Estaba genuinamente sorprendido. Rider había sido la compañera con más talento e intuitiva con la que había trabajado. Ella estaba hecha para la misión. El departamento necesitaba más gente como ella. Estaba convencido de que habría logrado adaptarse a la vida en la brigada más elitista del departamento para hacer un buen trabajo.

– Me fui al principio del verano. Ahora estoy en la oficina del jefe.

– ¿Estás de broma? Oh, joder…

Estaba estupefacto. Obviamente ella se había decidido por hacer carrera en el departamento. Si estaba trabajando para el jefe como ayudante o en proyectos especiales, entonces la estaban preparando para la administración de las altas esferas. No había nada de malo en ello. Sabía que Rider era ambiciosa como el que más, pero homicidios era una vocación, no una carrera. Siempre había pensado que ella lo entendía y lo aceptaba, que ella había escuchado la llamada.

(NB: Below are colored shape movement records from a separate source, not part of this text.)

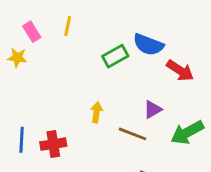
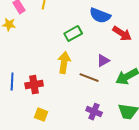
green rectangle: (115, 56) -> (73, 34), moved
yellow arrow: (97, 112) -> (64, 63), size x1.5

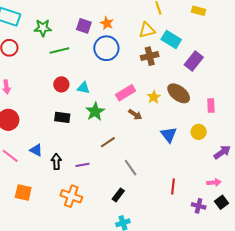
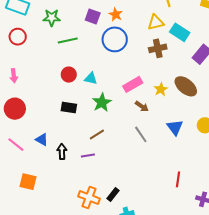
brown line: (108, 142) -> (97, 134), moved
gray line: (131, 168) -> (141, 134), moved
black rectangle: (118, 195) -> (113, 194), moved
orange cross: (71, 196) -> (89, 197), moved

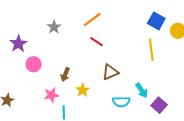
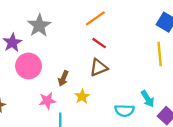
gray star: (54, 27) -> (39, 26), moved, size x1.5
pink circle: (34, 64) -> (29, 66), size x1.5
brown triangle: (110, 72) -> (99, 68), moved

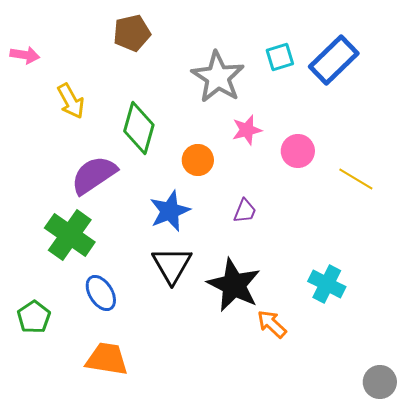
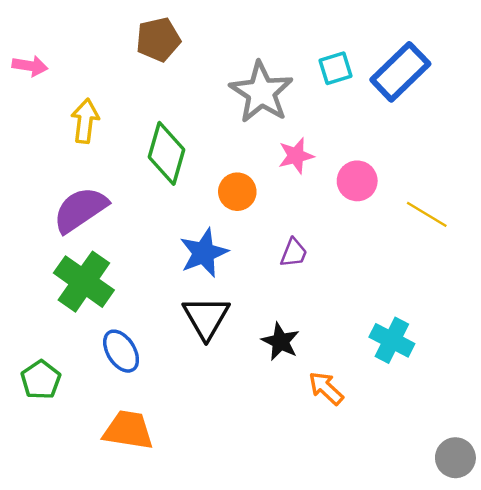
yellow arrow: (71, 101) -> (85, 121), turned -144
purple semicircle: (94, 175) -> (80, 210), moved
black star: (234, 285) -> (280, 341), size x0.6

– Kiz, no sé qué decirte. Ojalá…

– ¿Qué? ¿Ojalá hubiera hablado contigo? Lo dejaste, Harry. ¿Recuerdas? ¿Qué ibas a decirme, que aguantara en robos y homicidios cuando tú lo dejaste?

– Lo mío era diferente, Kiz. Yo había opuesto demasiada resistencia. Llevaba demasiada carga. Contigo era diferente. Tú eras la estrella, Kiz.

– Bueno, las estrellas se apagan. Era todo muy mezquino y político en la tercera planta. Cambié de rumbo.

Acabo de pasar el examen de teniente y el jefe es un buen hombre. Quiere hacer cosas buenas y yo quiero estar a su lado. Tiene gracia, hay menos política en la sexta planta. Es al revés de lo que imaginas.

Sonaba como si estuviera intentando convencerse a sí misma más que a mí. Lo único que yo podía hacer era asentir mientras me inundaba una sensación de culpa y pérdida. Si me hubiera quedado y hubiera aceptado el puesto en robos y homicidios, ella también se habría quedado. Fui hasta la sala y me dejé caer en el sofá. Ella me siguió, pero permaneció de pie.

Bajé un poco el volumen de la música, pero no demasiado. Me gustaba el tema. Contemplé a través de las puertas correderas, y por encima de la terraza, las montañas que se alzaban al otro extremo del valle de San Fernando. No había más contaminación que otros días, pero el cielo encapotado me pareció conveniente cuando Pepper cogió el clarinete para acompañar a Lee Konitz en The Shadow of Your Smile . Tenía un aire nostálgico que incluso dio que pensar a Rider, que se quedó de pie, escuchando.

Me había dado los discos un amigo llamado Quentin McKinzie, un viejo jazzman que conoció a Pepper y que había tocado con él hacía décadas en Shelly Manne's y en Donte's, así como en algunos de los viejos clubes de Hollywood, surgidos con el sonido de la Costa Oeste, pero que habían desaparecido tiempo atrás. McKinzie me había pedido que escuchara los discos y que los estudiara. Eran algunas de las últimas grabaciones de Art Pepper, quien, después de pasar años en calabozos y prisiones a causa de sus adicciones, estaba recuperando el tiempo perdido. Incluso en su trabajo como sideman . Esa implacabilidad. No paró hasta que su corazón dijo basta. En la música de Pepper y en su actitud había una integridad que mi amigo admiraba. Me dio los discos y me dijo que nunca dejara de recuperar el tiempo perdido.

La canción terminó enseguida y Kiz se volvió hacia mí.

– ¿Quién era?

– Art Pepper, Lee Konitz.

– ¿Blancos?

Asentí.

– Joder. Son buenos. Asentí de nuevo.